→ **Task to complete**: Pictures aside, each record should be reproduced exactly.

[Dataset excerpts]
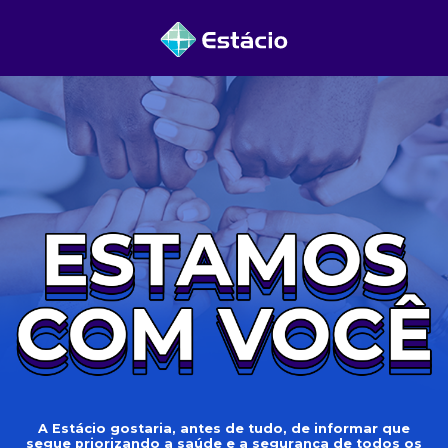
A Estácio gostaria, antes de tudo, de informar que
segue priorizando a saúde e a segurança de todos os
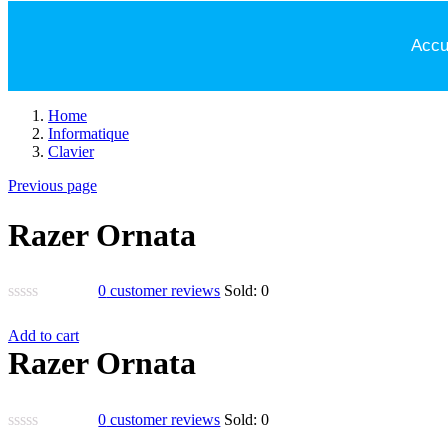
Accu
Home
Informatique
Clavier
Previous page
Razer Ornata
0
customer reviews
Sold:
0
Add to cart
Razer Ornata
0
customer reviews
Sold:
0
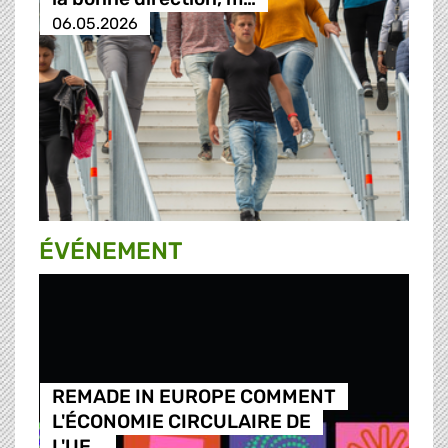
06.05.2026
ÉVÉNEMENT
REMADE IN EUROPE COMMENT
L'ÉCONOMIE CIRCULAIRE DE
L'UE…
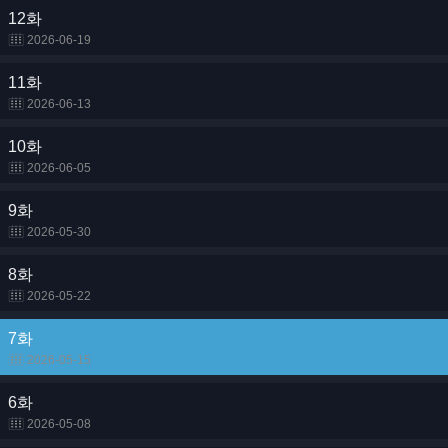
12화
2026-06-19
11화
2026-06-13
10화
2026-06-05
9화
2026-05-30
8화
2026-05-22
7화
2026-05-15
6화
2026-05-08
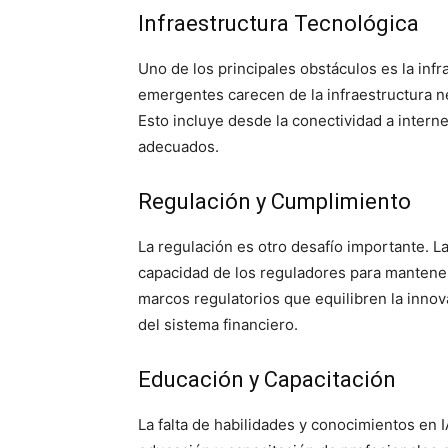
Infraestructura Tecnológica
Uno de los principales obstáculos es la in
emergentes carecen de la infraestructura n
Esto incluye desde la conectividad a interne
adecuados.
Regulación y Cumplimiento
La regulación es otro desafío importante. L
capacidad de los reguladores para manteners
marcos regulatorios que equilibren la innov
del sistema financiero.
Educación y Capacitación
La falta de habilidades y conocimientos en IA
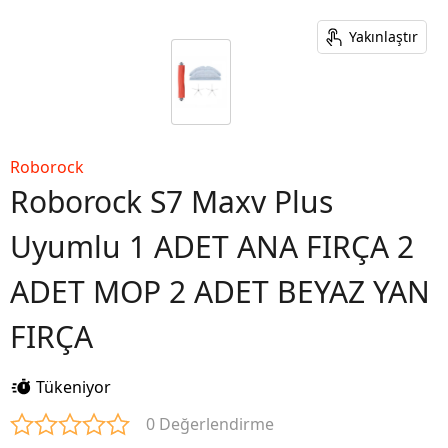
Yakınlaştır
Roborock
Roborock S7 Maxv Plus
Uyumlu 1 ADET ANA FIRÇA 2
ADET MOP 2 ADET BEYAZ YAN
FIRÇA
Tükeniyor
0 Değerlendirme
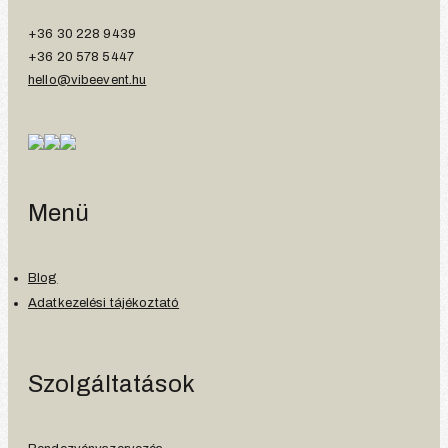
+36 30 228 9439
+36 20 578 5447
hello@vibeevent.hu
Menü
Blog
Adatkezelési tájékoztató
Szolgáltatások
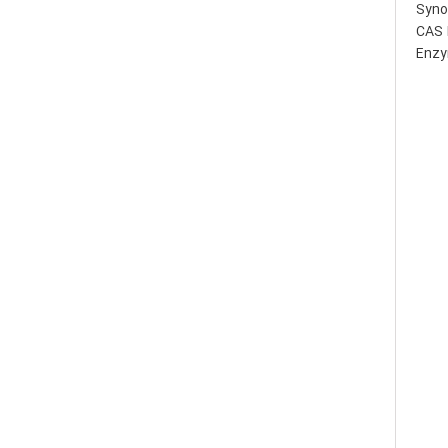
Syno
CAS 
Enzy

→ **Result of the exercise**:
A Estácio gostaria, antes de tudo, de informar que
segue priorizando a saúde e a segurança de todos os
Accu
Home
Informatique
Clavier
Previous page
Razer Ornata
0
customer reviews
Sold:
0
Add to cart
Razer Ornata
0
customer reviews
Sold:
0
06.05.2026
ÉVÉNEMENT
REMADE IN EUROPE COMMENT
L'ÉCONOMIE CIRCULAIRE DE
L'UE…
12화
2026-06-19
11화
2026-06-13
10화
2026-06-05
9화
2026-05-30
8화
2026-05-22
7화
2026-05-15
6화
2026-05-08
Infraestructura Tecnológica
Uno de los principales obstáculos es la in
emergentes carecen de la infraestructura n
Esto incluye desde la conectividad a interne
adecuados.
Regulación y Cumplimiento
La regulación es otro desafío importante. L
capacidad de los reguladores para manteners
marcos regulatorios que equilibren la innov
del sistema financiero.
Educación y Capacitación
La falta de habilidades y conocimientos en IA
Yakınlaştır
Roborock
Roborock S7 Maxv Plus
Uyumlu 1 ADET ANA FIRÇA 2
ADET MOP 2 ADET BEYAZ YAN
FIRÇA
Tükeniyor
0 Değerlendirme
+36 30 228 9439
+36 20 578 5447
hello@vibeevent.hu
Menü
Blog
Adatkezelési tájékoztató
Szolgáltatások
Syno
CAS 
Enzy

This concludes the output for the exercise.